Adalah Rasulullah SAW gambaran suami yang terbaik. Di tengah kesibukan mengurusi umat dan dakwah dijalan Allah swr, beliau menyempatkan membantu keluarganya. Selain itu, beliau mengerjakan apa yang bisa beliau kerjakan untuk dirinya sendiri tanpa membebankan kepada istrinya, sebagaimana diberitakan istri beliau, Aisyah RA menyebutkan pekerjaan yang di lakukan oleh Rasulullah SAW di rumahnya:
“Beliau mengerjakan apa yang biasa dikerjakan salah seorang kalian di rumahnya. Beliau menambal sandalnya, menambal bajunya, dan menjahitnya.” (Riwayat al-Bukhari)
“Beliau manusia biasa. Beliau menambal pakaiannya dan memeras susu kambingnya”. (Riwayat al-Bukhari)
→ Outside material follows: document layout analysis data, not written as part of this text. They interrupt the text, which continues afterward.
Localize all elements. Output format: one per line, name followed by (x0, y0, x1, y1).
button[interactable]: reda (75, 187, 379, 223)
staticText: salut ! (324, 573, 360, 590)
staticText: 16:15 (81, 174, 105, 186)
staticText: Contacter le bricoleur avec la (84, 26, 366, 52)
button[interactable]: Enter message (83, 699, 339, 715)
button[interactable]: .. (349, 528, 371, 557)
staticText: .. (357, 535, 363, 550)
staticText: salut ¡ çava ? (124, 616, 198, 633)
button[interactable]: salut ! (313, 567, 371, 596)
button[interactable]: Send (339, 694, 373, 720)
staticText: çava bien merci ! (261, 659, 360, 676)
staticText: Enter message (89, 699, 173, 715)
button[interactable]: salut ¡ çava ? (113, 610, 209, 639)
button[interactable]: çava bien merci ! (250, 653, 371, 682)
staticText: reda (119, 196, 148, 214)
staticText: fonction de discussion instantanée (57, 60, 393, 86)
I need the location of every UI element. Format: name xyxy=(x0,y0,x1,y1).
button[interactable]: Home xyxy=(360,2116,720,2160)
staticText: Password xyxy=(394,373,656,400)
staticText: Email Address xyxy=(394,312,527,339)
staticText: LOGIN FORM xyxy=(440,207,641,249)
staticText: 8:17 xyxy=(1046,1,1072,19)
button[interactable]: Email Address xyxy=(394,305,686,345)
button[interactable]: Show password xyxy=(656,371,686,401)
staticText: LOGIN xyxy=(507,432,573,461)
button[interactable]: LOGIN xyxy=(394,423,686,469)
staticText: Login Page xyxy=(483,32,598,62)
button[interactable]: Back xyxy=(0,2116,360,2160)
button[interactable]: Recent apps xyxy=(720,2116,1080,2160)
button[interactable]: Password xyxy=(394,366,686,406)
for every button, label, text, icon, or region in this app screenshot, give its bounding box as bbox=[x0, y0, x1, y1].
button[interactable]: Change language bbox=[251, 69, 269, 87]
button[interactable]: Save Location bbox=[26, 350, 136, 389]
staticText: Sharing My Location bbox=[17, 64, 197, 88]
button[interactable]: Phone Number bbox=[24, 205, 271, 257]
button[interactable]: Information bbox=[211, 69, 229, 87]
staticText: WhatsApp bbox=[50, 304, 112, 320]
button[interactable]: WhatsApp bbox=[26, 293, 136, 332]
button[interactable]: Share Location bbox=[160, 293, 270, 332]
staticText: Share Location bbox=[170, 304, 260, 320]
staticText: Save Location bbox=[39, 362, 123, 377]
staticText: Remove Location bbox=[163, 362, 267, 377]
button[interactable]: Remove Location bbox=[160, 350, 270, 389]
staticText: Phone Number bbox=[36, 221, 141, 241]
Betapa mulia akhlak Rasulullah SAW terhadap keluarganya. Maka, tidaklah patut para suami untuk berlaku semena-mena terhadap sang istri dengan membiarkan istri kelelahan mengerjakan pekerjaan rumah tangga, sementara suami mampu untuk membantu tugas sang istri. Kerjasama indah yang dilakukan keluarga mulia Rasulullah SAW ini bisa mehjadi tauladan bagi keluarga Muslim.
“Ingatlah, sebaik baik kalian ialah orang yang paling baik memperlakukan istri-istrinya. Dan akulah orang yang paling baik memberi perlakuan kepada istri istriku.” (Riwayat Ibnu Majah).